本発明の好ましい実施形態は上記の通りであるが、本発明はそれらのみに限定されるものではなく、本発明の趣旨と範囲とから逸脱することのない様々な実施形態が他になされる。さらに、本実施形態において述べられる作用および効果は一例であり、本発明を限定するものではない。
100,100a 積層フィルム
110,110a ポリアミド系樹脂層
120 接着層
130 ポリオレフィン系樹脂層
200 印刷層
300 プライマー層
400 バッカー層
500 床材

Claims (15)

  1. 床表層材に用いられる積層フィルムであって、
    少なくとも、ポリオレフィン系樹脂の層と、前記ポリオレフィン系樹脂の層上に接着層を介して積層されたポリアミド系樹脂の層とを含み、
    前記ポリオレフィン系樹脂層は、オレフィン単独重合樹脂、オレフィン共重合樹脂、またはオレフィン単独重合樹脂とオレフィン共重合樹脂との混合樹脂である、積層フィルム。
  2. 40℃、相対湿度90%環境下で7日保管した場合の寸法変化率が±1.1%以下である、請求項1に記載の積層フィルム。
  3. 前記ポリアミド系樹脂の吸水率が、8wt%以下である、請求項1または2に記載の積層フィルム。
  4. 前記ポリアミド系樹脂が、11−ナイロンおよび12−ナイロンから選択される、請求項1から3のいずれか1項に記載の積層フィルム。
  5. 前記ポリアミド系樹脂の層、前記接着層および前記ポリオレフィン系樹脂の層の総層厚に対し、前記ポリアミド系樹脂の層の厚みが10%以上90%以下である、請求項1から4のいずれか1項に記載の積層フィルム。

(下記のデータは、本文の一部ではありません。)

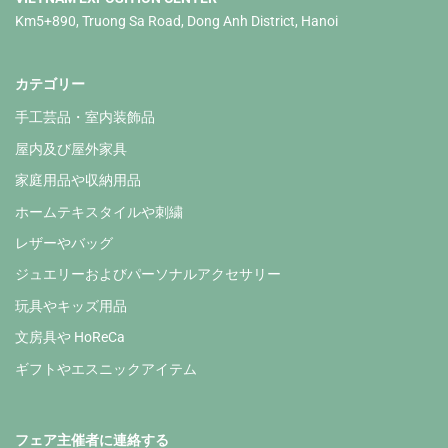
Km5+890, Truong Sa Road, Dong Anh District, Hanoi
カテゴリー
手工芸品・室内装飾品
屋内及び屋外家具
家庭用品や収納用品
ホームテキスタイルや刺繍
レザーやバッグ
ジュエリーおよびパーソナルアクセサリー
玩具やキッズ用品
文房具や HoReCa
ギフトやエスニックアイテム
フェア主催者に連絡する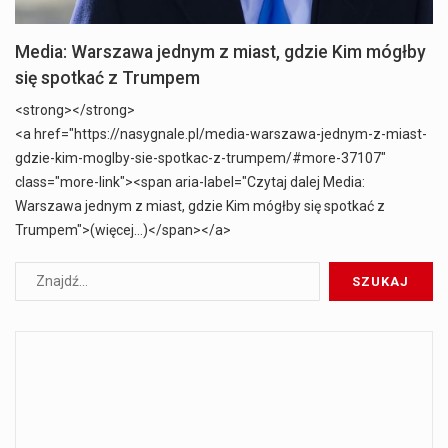
Media: Warszawa jednym z miast, gdzie Kim mógłby
się spotkać z Trumpem
<strong></strong>
<a href="https://nasygnale.pl/media-warszawa-jednym-z-miast-
gdzie-kim-moglby-sie-spotkac-z-trumpem/#more-37107"
class="more-link"><span aria-label="Czytaj dalej Media:
Warszawa jednym z miast, gdzie Kim mógłby się spotkać z
Trumpem">(więcej…)</span></a>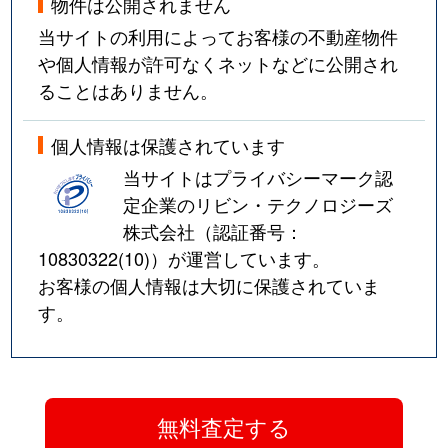
物件は公開されません
当サイトの利用によってお客様の不動産物件
や個人情報が許可なくネットなどに公開され
ることはありません。
個人情報は保護されています
当サイトはプライバシーマーク認
定企業のリビン・テクノロジーズ
株式会社（認証番号：
10830322(10)
）が運営しています。
お客様の個人情報は大切に保護されていま
す。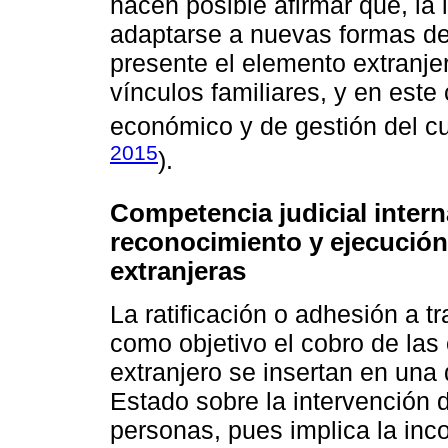
hacen posible afirmar que, la 
adaptarse a nuevas formas de 
presente el elemento extranje
vínculos familiares, y en este 
económico y de gestión del cu
2015
).
Competencia judicial interna
reconocimiento y ejecución 
extranjeras
La ratificación o adhesión a t
como objetivo el cobro de las 
extranjero se insertan en una d
Estado sobre la intervención d
personas, pues implica la in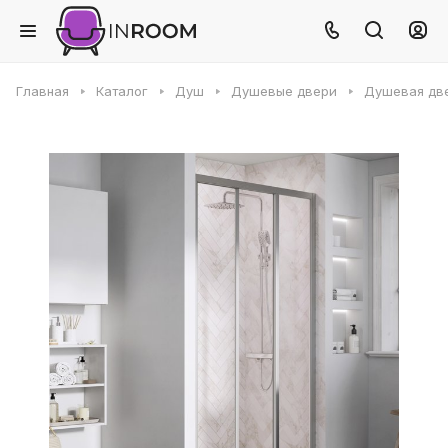
Главная
Каталог
Душ
Душевые двери
Душевая две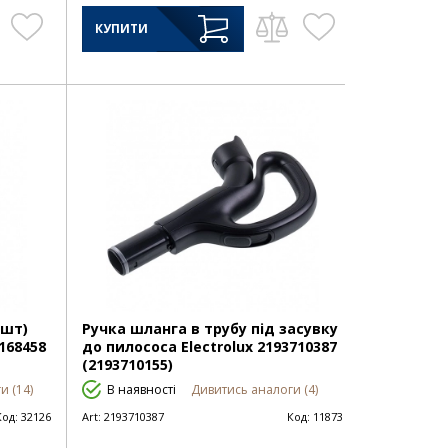
КУПИТИ
 шт)
Ручка шланга в трубу під засувку
168458
до пилососа Electrolux 2193710387
(2193710155)
и (14)
В наявності
Дивитись аналоги (4)
Код:
32126
Art:
2193710387
Код:
11873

  6. 前記ポリアミド系樹脂の層、前記接着層および前記ポリオレフィン系樹脂の層の総層厚に対し、前記ポリオレフィン系樹脂の層の厚みが10%以上90%以下である、請求項1から5のいずれか1項に記載の積層フィルム。
  7. 曇度が8%以下である、請求項1から6のいずれか1項に記載の積層フィルム。
  8. ヤング率が300MPa以上800MPa以下である、請求項1から7のいずれか1項に記載の積層フィルム。
  9. 引張強度が30MPa以上70MPa以下である、請求項1から8のいずれか1項に記載の積層フィルム。
  10. 伸び率が350%以上500%以下である、請求項1から9のいずれか1項に記載の積層フィルム。
  11. 前記ポリアミド系樹脂の融点が160℃以上270℃以下である、請求項1から3および5から10のいずれか1項に記載の積層フィルム。
  12. 前記ポリオレフィン系樹脂の層の、前記接着層と反対側の面が親水化処理されている、請求項1から11のいずれか1項に記載の積層フィルム。
  13. 前記反対側の面の濡れ指数が、35ダイン以上55ダイン以下である、請求項12に記載の積層フィルム。
  14. 前記反対側の面に印刷層をさらに含む、請求項12または13に記載の積層フィルム。
  15. 請求項14に記載の積層フィルムと、前記ポリオレフィン系樹脂の層の側に積層されたバッカー層と、を含む床材。